§ **YOUR INSTRUCTIONS**
In the entries below, print exactly the lines from the first through the one with "Pflegeeinrichtungen gegenüber automatischen", both included, and none of the pictures.

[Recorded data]
..............................

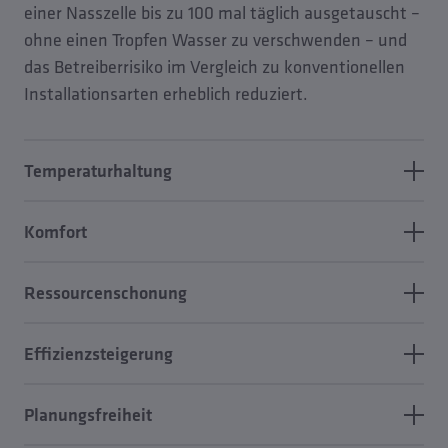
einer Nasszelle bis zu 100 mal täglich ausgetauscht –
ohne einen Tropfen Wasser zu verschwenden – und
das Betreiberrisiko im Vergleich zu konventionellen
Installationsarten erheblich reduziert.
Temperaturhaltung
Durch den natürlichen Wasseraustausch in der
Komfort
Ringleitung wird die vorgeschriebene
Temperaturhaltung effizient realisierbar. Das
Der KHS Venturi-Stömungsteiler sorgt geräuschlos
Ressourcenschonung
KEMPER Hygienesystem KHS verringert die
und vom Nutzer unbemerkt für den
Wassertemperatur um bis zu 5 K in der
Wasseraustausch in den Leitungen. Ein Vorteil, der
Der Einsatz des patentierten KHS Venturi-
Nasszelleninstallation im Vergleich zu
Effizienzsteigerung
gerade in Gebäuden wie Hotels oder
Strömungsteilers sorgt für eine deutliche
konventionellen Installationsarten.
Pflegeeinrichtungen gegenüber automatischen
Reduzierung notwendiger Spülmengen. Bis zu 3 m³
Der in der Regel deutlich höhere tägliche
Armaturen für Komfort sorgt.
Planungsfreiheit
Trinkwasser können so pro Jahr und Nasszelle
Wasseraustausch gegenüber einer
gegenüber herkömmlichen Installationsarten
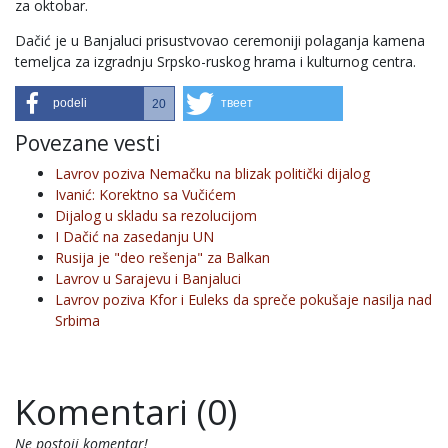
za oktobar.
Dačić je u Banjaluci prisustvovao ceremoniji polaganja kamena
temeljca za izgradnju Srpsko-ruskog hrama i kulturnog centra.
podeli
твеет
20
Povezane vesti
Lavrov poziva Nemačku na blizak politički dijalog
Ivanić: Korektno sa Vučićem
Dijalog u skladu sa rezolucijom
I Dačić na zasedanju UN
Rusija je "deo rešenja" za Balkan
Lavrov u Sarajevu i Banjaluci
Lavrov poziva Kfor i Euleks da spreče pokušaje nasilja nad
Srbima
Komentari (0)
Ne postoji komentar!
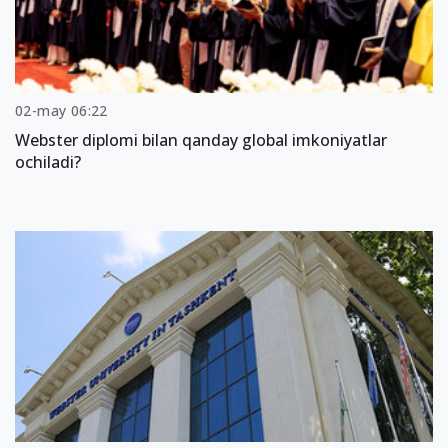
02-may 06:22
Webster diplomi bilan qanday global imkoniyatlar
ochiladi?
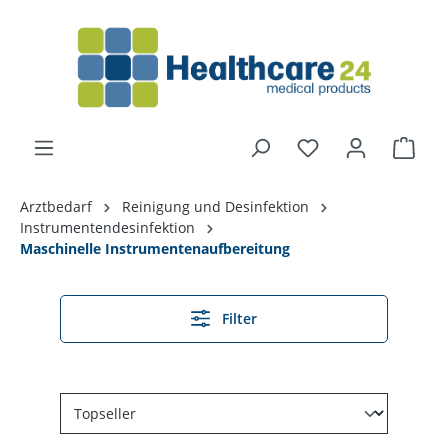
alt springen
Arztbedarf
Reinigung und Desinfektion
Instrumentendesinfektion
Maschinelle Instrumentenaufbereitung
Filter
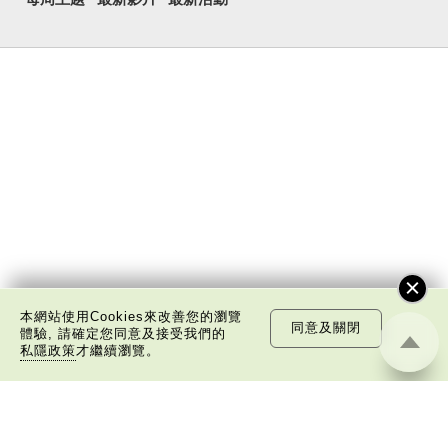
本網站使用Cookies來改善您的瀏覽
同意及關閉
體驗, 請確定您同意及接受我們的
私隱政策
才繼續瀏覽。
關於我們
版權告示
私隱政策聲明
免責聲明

..............................

§ **TASK SOLUTION**
einer Nasszelle bis zu 100 mal täglich ausgetauscht –
ohne einen Tropfen Wasser zu verschwenden – und
das Betreiberrisiko im Vergleich zu konventionellen
Installationsarten erheblich reduziert.
Temperaturhaltung
Durch den natürlichen Wasseraustausch in der
Komfort
Ringleitung wird die vorgeschriebene
Temperaturhaltung effizient realisierbar. Das
Der KHS Venturi-Stömungsteiler sorgt geräuschlos
Ressourcenschonung
KEMPER Hygienesystem KHS verringert die
und vom Nutzer unbemerkt für den
Wassertemperatur um bis zu 5 K in der
Wasseraustausch in den Leitungen. Ein Vorteil, der
Der Einsatz des patentierten KHS Venturi-
Nasszelleninstallation im Vergleich zu
Effizienzsteigerung
gerade in Gebäuden wie Hotels oder
Strömungsteilers sorgt für eine deutliche
konventionellen Installationsarten.
Pflegeeinrichtungen gegenüber automatischen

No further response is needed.